Task instructions:
Your response must be the entire set of entries, reproduced word for word.

Dataset excerpts:
════════

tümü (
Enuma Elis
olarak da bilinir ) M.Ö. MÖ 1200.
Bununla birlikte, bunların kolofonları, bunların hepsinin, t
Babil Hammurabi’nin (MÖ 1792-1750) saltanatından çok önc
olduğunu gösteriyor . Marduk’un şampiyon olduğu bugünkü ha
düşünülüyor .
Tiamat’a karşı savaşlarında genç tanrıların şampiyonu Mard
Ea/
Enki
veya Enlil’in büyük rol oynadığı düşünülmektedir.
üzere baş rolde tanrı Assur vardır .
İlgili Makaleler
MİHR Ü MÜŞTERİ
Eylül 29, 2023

════════

Written reply:
tümü (
Enuma Elis
olarak da bilinir ) M.Ö. MÖ 1200.
Bununla birlikte, bunların kolofonları, bunların hepsinin, t
Babil Hammurabi’nin (MÖ 1792-1750) saltanatından çok önc
olduğunu gösteriyor . Marduk’un şampiyon olduğu bugünkü ha
düşünülüyor .
Tiamat’a karşı savaşlarında genç tanrıların şampiyonu Mard
Ea/
Enki
veya Enlil’in büyük rol oynadığı düşünülmektedir.
üzere baş rolde tanrı Assur vardır .
İlgili Makaleler
MİHR Ü MÜŞTERİ
Eylül 29, 2023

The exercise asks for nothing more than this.